Regional spotlight: Corporate climate disclosures in Southeast Asia — what's different and why it matters

A region-specific analysis of Corporate climate disclosures in Southeast Asia, examining local regulations, market dynamics, and implementation realities that differ from global narratives.

Corporate climate disclosure frameworks developed in Brussels, London, and Washington have dominated global sustainability conversations, yet Southeast Asia's 700 million people and $3.6 trillion combined GDP present a disclosure landscape that operates under fundamentally different constraints. The region's ten ASEAN member states span income levels from Singapore's $65,000 per capita GDP to Myanmar's $1,200, creating regulatory fragmentation that no single framework can address. Understanding these dynamics is essential for founders, investors, and sustainability leaders operating across Asian markets where disclosure expectations are evolving rapidly but unevenly.

Why It Matters

Southeast Asia contributes approximately 5.5% of global greenhouse gas emissions, but the region's emissions trajectory is among the steepest in the world. The ASEAN Centre for Energy projects regional energy demand will increase 60% by 2040, driven by urbanization, industrialization, and rising middle-class consumption. This growth trajectory means that corporate climate disclosures in the region are not merely reporting exercises but strategic instruments shaping capital allocation in one of the world's fastest-growing economic zones.

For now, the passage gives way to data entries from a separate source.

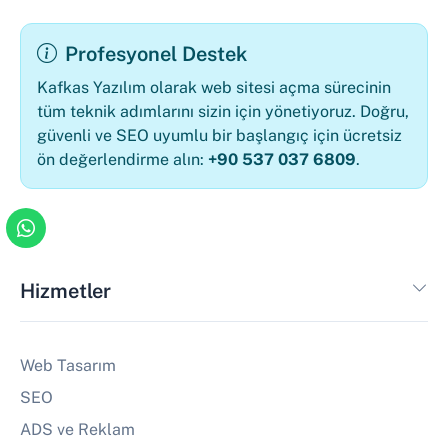
Profesyonel Destek
Kafkas Yazılım olarak web sitesi açma sürecinin
tüm teknik adımlarını sizin için yönetiyoruz. Doğru,
güvenli ve SEO uyumlu bir başlangıç için ücretsiz
ön değerlendirme alın:
+90 537 037 6809
.
Hizmetler
Web Tasarım
SEO
ADS ve Reklam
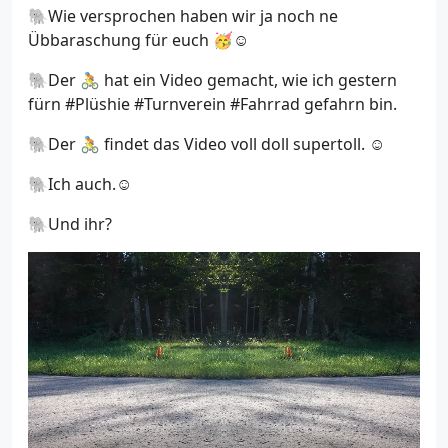
🐘Wie versprochen haben wir ja noch ne
Übbaraschung für euch 🥳☺️
🐘Der 🚴 hat ein Video gemacht, wie ich gestern
fürn #Plüshie #Turnverein #Fahrrad gefahrn bin.
🐘Der 🚴 findet das Video voll doll supertoll. ☺️
🐘Ich auch.☺️
🐘Und ihr?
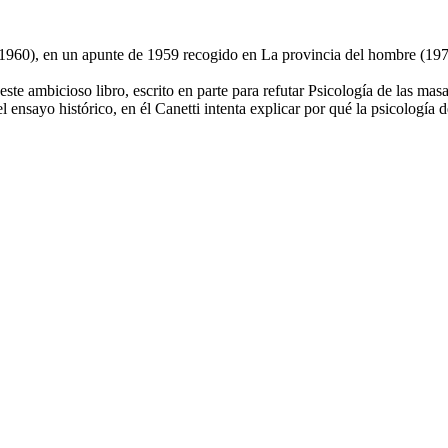
8-1960), en un apunte de 1959 recogido en La provincia del hombre (197
este ambicioso libro, escrito en parte para refutar Psicología de las m
ensayo histórico, en él Canetti intenta explicar por qué la psicología d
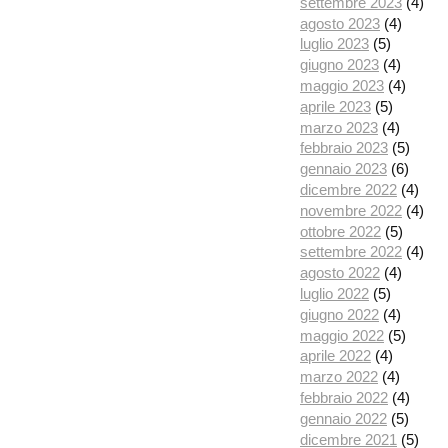
settembre 2023
(4)
agosto 2023
(4)
luglio 2023
(5)
giugno 2023
(4)
maggio 2023
(4)
aprile 2023
(5)
marzo 2023
(4)
febbraio 2023
(5)
gennaio 2023
(6)
dicembre 2022
(4)
novembre 2022
(4)
ottobre 2022
(5)
settembre 2022
(4)
agosto 2022
(4)
luglio 2022
(5)
giugno 2022
(4)
maggio 2022
(5)
aprile 2022
(4)
marzo 2022
(4)
febbraio 2022
(4)
gennaio 2022
(5)
dicembre 2021
(5)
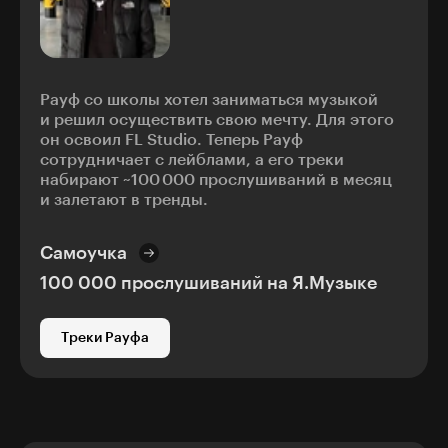
Рауф со школы хотел заниматься музыкой
и решил осуществить свою мечту. Для этого
он освоил FL Studio. Теперь Рауф
сотрудничает с лейблами, а его треки
набирают ~100 000 прослушиваний в месяц
и залетают в тренды.
Самоучка
100 000 прослушиваний на Я.Музыке
Треки Рауфа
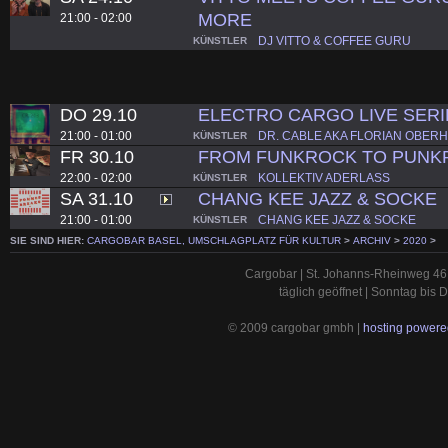
MORE
21:00 - 02:00
DJ VITTO & COFFEE GURU
KÜNSTLER
DO 29.10
ELECTRO CARGO LIVE SERI
21:00 - 01:00
DR. CABLE AKA FLORIAN OBER
KÜNSTLER
FR 30.10
FROM FUNKROCK TO PUNK
22:00 - 02:00
KOLLEKTIV ADERLASS
KÜNSTLER
SA 31.10
CHANG KEE JAZZ & SOCKE
21:00 - 01:00
CHANG KEE JAZZ & SOCKE
KÜNSTLER
SIE SIND HIER:
CARGOBAR BASEL, UMSCHLAGPLATZ FÜR KULTUR
>
ARCHIV
>
2020
>
Cargobar | St. Johanns-Rheinweg 46 
täglich geöffnet | Sonntag bis
© 2009 cargobar gmbh |
hosting powered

The financial stakes are considerable. Foreign direct investment into ASEAN exceeded $224 billion in 2023, according to the ASEAN Secretariat, with multinational corporations increasingly conditioning investment decisions on local partners' ability to provide auditable emissions data. European companies subject to the Corporate Sustainability Reporting Directive (CSRD) must report on value chain emissions, pulling Southeast Asian suppliers into disclosure requirements regardless of local regulation. Similarly, the EU's Carbon Border Adjustment Mechanism (CBAM) directly affects regional exporters of steel, cement, aluminum, fertilizers, and electricity.

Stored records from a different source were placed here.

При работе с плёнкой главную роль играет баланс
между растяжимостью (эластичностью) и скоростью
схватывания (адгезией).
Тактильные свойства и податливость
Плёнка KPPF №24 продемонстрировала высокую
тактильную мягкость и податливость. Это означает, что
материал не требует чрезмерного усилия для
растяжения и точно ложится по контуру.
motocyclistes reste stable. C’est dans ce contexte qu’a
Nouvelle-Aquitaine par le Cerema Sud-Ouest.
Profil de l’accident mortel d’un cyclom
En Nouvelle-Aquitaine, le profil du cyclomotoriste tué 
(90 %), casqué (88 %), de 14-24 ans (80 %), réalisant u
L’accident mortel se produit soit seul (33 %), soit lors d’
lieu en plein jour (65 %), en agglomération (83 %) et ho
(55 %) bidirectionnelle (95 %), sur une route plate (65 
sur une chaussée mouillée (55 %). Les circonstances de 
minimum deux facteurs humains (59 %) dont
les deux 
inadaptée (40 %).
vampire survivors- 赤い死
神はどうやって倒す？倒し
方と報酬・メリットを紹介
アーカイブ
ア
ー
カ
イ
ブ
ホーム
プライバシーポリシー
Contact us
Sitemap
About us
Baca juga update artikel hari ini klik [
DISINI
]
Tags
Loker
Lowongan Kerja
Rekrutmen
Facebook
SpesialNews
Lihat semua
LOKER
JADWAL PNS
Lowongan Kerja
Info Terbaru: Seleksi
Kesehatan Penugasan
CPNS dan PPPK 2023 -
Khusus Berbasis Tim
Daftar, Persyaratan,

For founders building climate technology or sustainability platforms, Southeast Asia represents both a massive opportunity and a complex operating environment. The region's disclosure infrastructure remains nascent compared to Europe or North America, creating demand for tools that can bridge the gap between international reporting standards and local capacity constraints. However, solutions must account for linguistic diversity, varying levels of digital infrastructure, and regulatory approaches that differ sharply from country to country.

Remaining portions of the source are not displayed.